JONAS: Conseguiu falar com ela, pelo menos?
LINO: Ela não estava em casa.
JONAS: Não podemos ficar com essas joias roubadas por tanto tempo. E se a polícia der as caras aqui?
LINO: Isso não irá acontecer! Agora o foco é proteger Anabel dessa cascavel.
Elias e Leonel chegam em casa. Débora lê uma revista, sentada no sofá, de pernas cruzadas.
DÉBORA: Ué, chegaram tão cedo?
LEONEL: Havia pouco trabalho hoje. Vou até o jardim, estou pensando em fazer uma reforma para deixá-lo bonito, como era antigamente, e contratar um jardineiro para cuidá-lo. Acho que foi um erro enorme ter deixado toda essa construção de Celine largada a esmo.
O homem anda na direção do jardim da mansão.
DÉBORA: E então, descobriu alguma coisa?
ELIAS: Leonel foi embora, pois um homem chegou lá e falou para ele que o Coronel pretendia matá-lo.
DÉBORA (Rindo): A ideia do plano falso realmente funcionou! E quem era esse homem?
ELIAS: Eu não o conheço, mas seu nome é Vitório.
DÉBORA: Vitório… Talvez o Coronel saiba quem é.
ELIAS: Agora cumpra sua parte do acordo e me devolva a carta!
DÉBORA: Por enquanto não, queridinho. Preciso saber se essa informação procede. Se o Coronel confirmar que exista alguém com esse nome, eu devolvo. Agora, vou tomar um bom banho e ir até a fazenda.
A mulher sobe as escadas, cantarolando. Elias põe a mão no rosto, tenso.
Leonel observa o jardim, lembrando-se dos momentos que teve ali ao lado de Celine.

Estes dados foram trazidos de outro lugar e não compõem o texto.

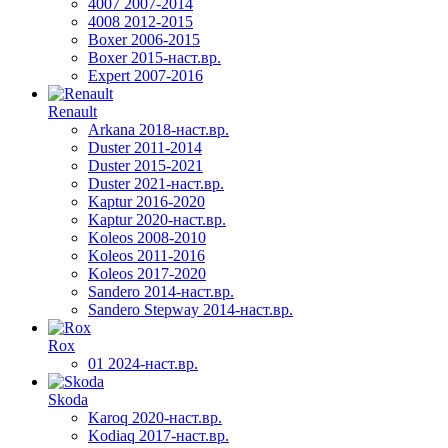
4007 2007-2014
4008 2012-2015
Boxer 2006-2015
Boxer 2015-наст.вр.
Expert 2007-2016
Renault
Arkana 2018-наст.вр.
Duster 2011-2014
Duster 2015-2021
Duster 2021-наст.вр.
Kaptur 2016-2020
Kaptur 2020-наст.вр.
Koleos 2008-2010
Koleos 2011-2016
Koleos 2017-2020
Sandero 2014-наст.вр.
Sandero Stepway 2014-наст.вр.
Rox
01 2024-наст.вр.
Skoda
Karoq 2020-наст.вр.
Kodiaq 2017-наст.вр.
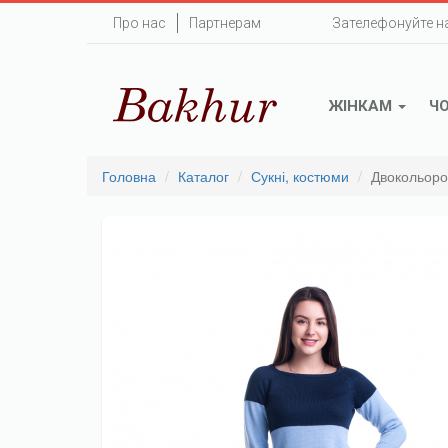
Перейти
Про нас
Партнерам
Зателефонуйте н
до
основного
вмісту
ЖІНКАМ
Ч
Головна
Каталог
Сукні, костюми
Двокольоро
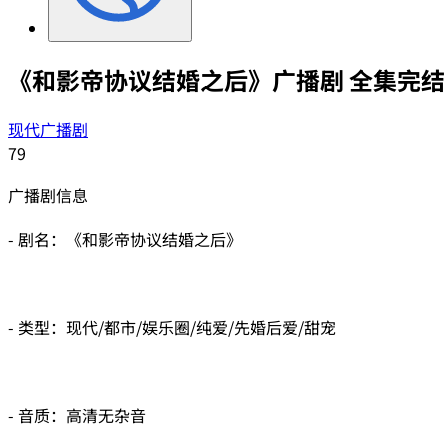
《和影帝协议结婚之后》广播剧 全集完结
现代广播剧
79
广播剧信息
- 剧名：《和影帝协议结婚之后》
- 类型：现代/都市/娱乐圈/纯爱/先婚后爱/甜宠
- 音质：高清无杂音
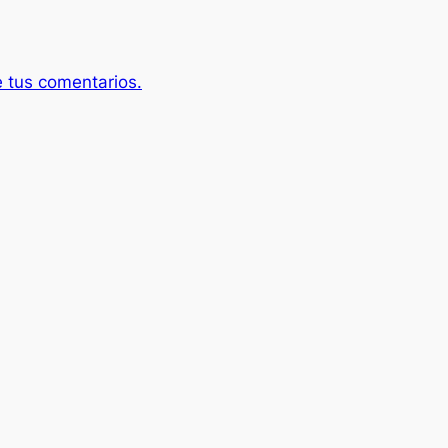
 tus comentarios.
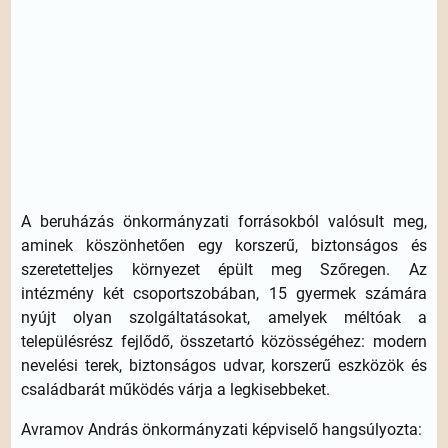
A beruházás önkormányzati forrásokból valósult meg,
aminek köszönhetően egy korszerű, biztonságos és
szeretetteljes környezet épült meg Szőregen. Az
intézmény két csoportszobában, 15 gyermek számára
nyújt olyan szolgáltatásokat, amelyek méltóak a
településrész fejlődő, összetartó közösségéhez: modern
nevelési terek, biztonságos udvar, korszerű eszközök és
családbarát működés várja a legkisebbeket.
Avramov András önkormányzati képviselő hangsúlyozta:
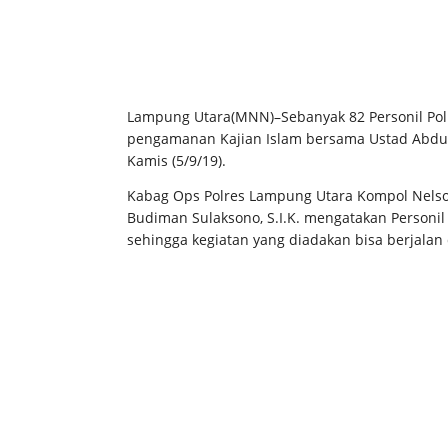
Lampung Utara(MNN)–Sebanyak 82 Personil Pol
pengamanan Kajian Islam bersama Ustad Abdul 
Kamis (5/9/19).
Kabag Ops Polres Lampung Utara Kompol Nelso
Budiman Sulaksono, S.I.K. mengatakan Person
sehingga kegiatan yang diadakan bisa berjala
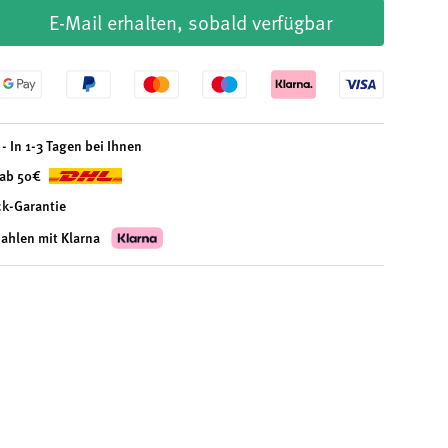
E-Mail erhalten, sobald verfügbar
- In 1-3 Tagen bei Ihnen
 ab 50€
ck-Garantie
zahlen mit Klarna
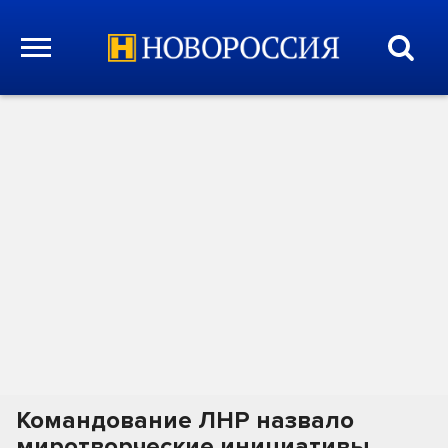
Командование ЛНР назвало
миротворческие инициативы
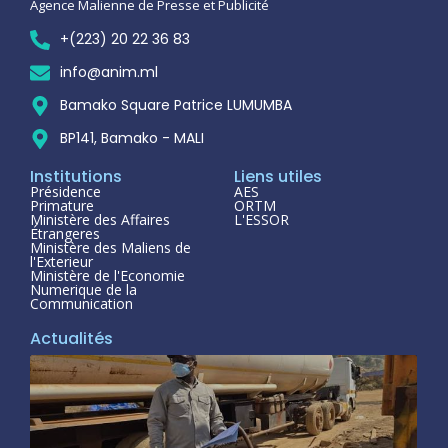
Agence Malienne de Presse et Publicité
+(223) 20 22 36 83
info@anim.ml
Bamako Square Patrice LUMUMBA
BP141, Bamako - MALI
Institutions
Liens utiles
Présidence
AES
Primature
ORTM
Ministère des Affaires
L'ESSOR
Étrangeres
Ministère des Maliens de
l'Exterieur
Ministère de l'Economie
Numerique de la
Communication
Actualités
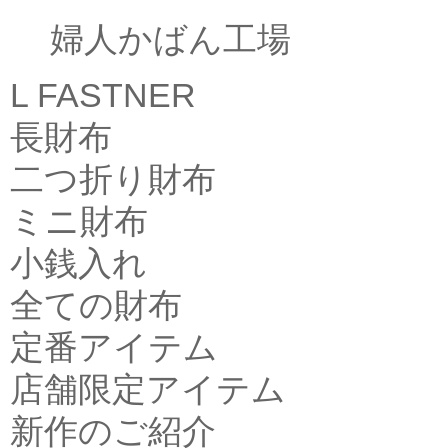
婦人かばん工場
L FASTNER
長財布
二つ折り財布
ミニ財布
小銭入れ
全ての財布
定番アイテム
店舗限定アイテム
新作のご紹介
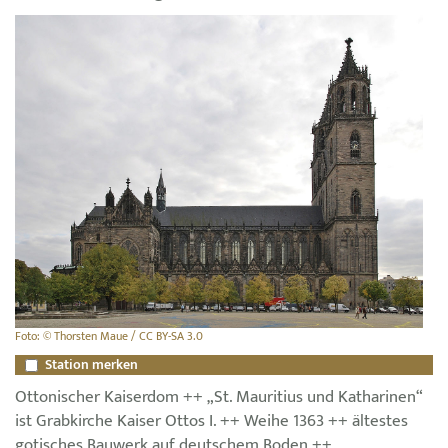
Foto: © Thorsten Maue / CC BY-SA 3.0
Station merken
Ottonischer Kaiserdom ++ „St. Mauritius und Katharinen“
ist Grabkirche Kaiser Ottos I. ++ Weihe 1363 ++ ältestes
gotisches Bauwerk auf deutschem Boden ++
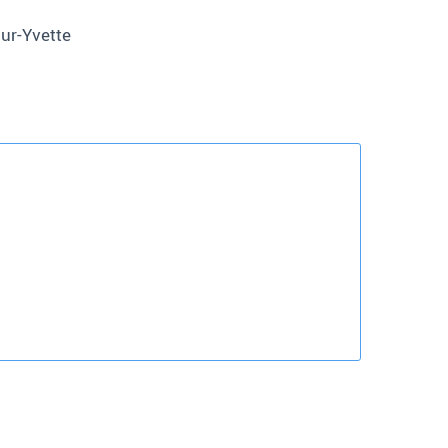
sur-Yvette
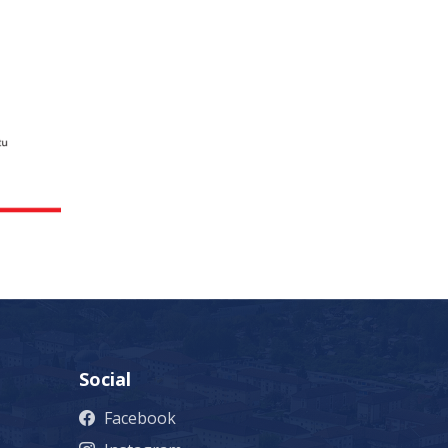
Social
Facebook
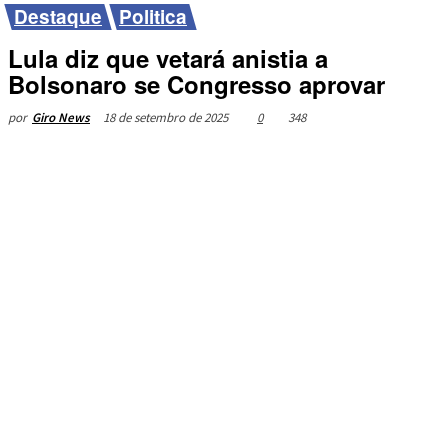
Destaque
Politica
Lula diz que vetará anistia a
Bolsonaro se Congresso aprovar
18 de setembro de 2025
0
348
por
Giro News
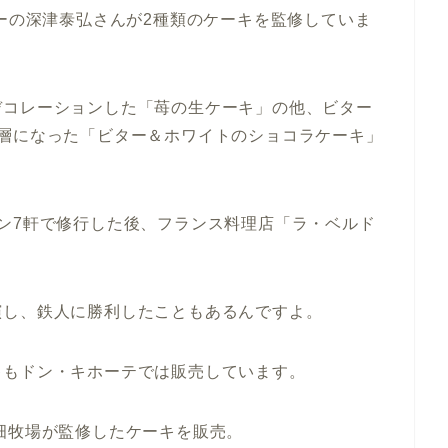
サーの深津泰弘さんが2種類のケーキを監修していま
デコレーションした「苺の生ケーキ」の他、ビター
2層になった「ビター＆ホワイトのショコラケーキ」
ン7軒で修行した後、フランス料理店「ラ・ベルド
演し、鉄人に勝利したこともあるんですよ。
キもドン・キホーテでは販売しています。
畑牧場が監修したケーキを販売。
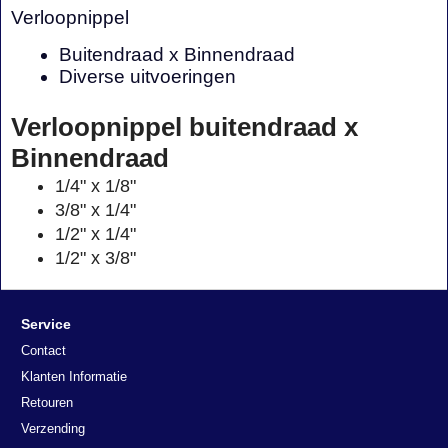
Verloopnippel
Buitendraad x Binnendraad
Diverse uitvoeringen
Verloopnippel buitendraad x
Binnendraad
1/4" x 1/8"
3/8" x 1/4"
1/2" x 1/4"
1/2" x 3/8"
Service
Contact
Klanten Informatie
Retouren
Verzending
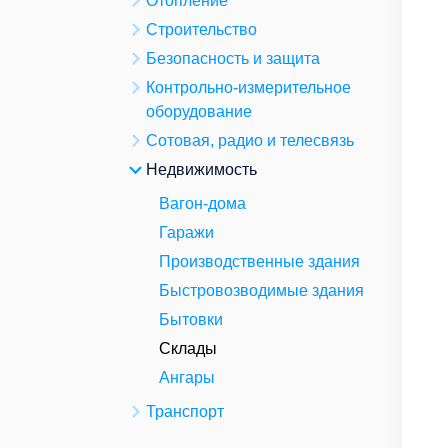
Отопление
Строительство
Безопасность и защита
Контрольно-измерительное
оборудование
Сотовая, радио и телесвязь
Недвижимость
Вагон-дома
Гаражи
Производственные здания
Быстровозводимые здания
Бытовки
Склады
Ангары
Транспорт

LEONEL: Eu vou reconstruir tudo isso! Não era para ter abandonado uma parte tão importante da nossa história, me arrependo de não ter cuidado desse lugar como deveria.
Ele é surpreendido por Elza, que chega no local.
LEONEL: Elza, o que quer?
ELZA: Vim em paz! Na verdade, queria contar algo para você.
LEONEL: Contar-me algo?
ELZA: Sabe, Leonel, eu te contei que reencontrei Lúcia meses depois do nosso desentendimento, não contei?
LEONEL: Claro, disse que ela estava rica, que havia se casado com um homem rico…
ELZA: Isso mesmo! Mas… eu ocultei uma parte dessa história. Ela estava com uma criança nos braços, um filho!
LEONEL: Lúcia teve uma criança? Fico feliz que ela tenha seguido sua vida.
ELZA: Um filho seu, Leonel!
Leonel se espanta.
LEONEL: Eu não entendi o seu joguinho, mas sei que está querendo me enganar.
ELZA: Não, é a mais pura verdade! Lúcia teve um filho seu, e eu sei onde eles estão agora.
LEONEL: Então me conte! É meu direito saber disso!
ELZA (Sorrindo): Essa é a parte divertida da história, eu não contarei!
LEONEL: Está blefando.
ELZA (Sorrindo): Se é o que acha, continue deixando seu filho sem um pai!
LEONEL: Você vem até minha casa, conta-me uma coisa absurda como essa, e ainda se recusa a terminar o que está falando?
ELZA: Exatamente! Eu só quero que tenha em mente que há um primogênito seu espalhado em algum lugar por aí, fruto de uma traição. Talvez você descubra onde ele está, ou morrerá sem nunca conhecê-lo. Bom, era apenas isso que eu tinha para te falar… Adeus!
A mulher vira-se de costas, sorrindo e satisfeita.
LEONEL (Confuso): É um blefe, só pode ser um blefe!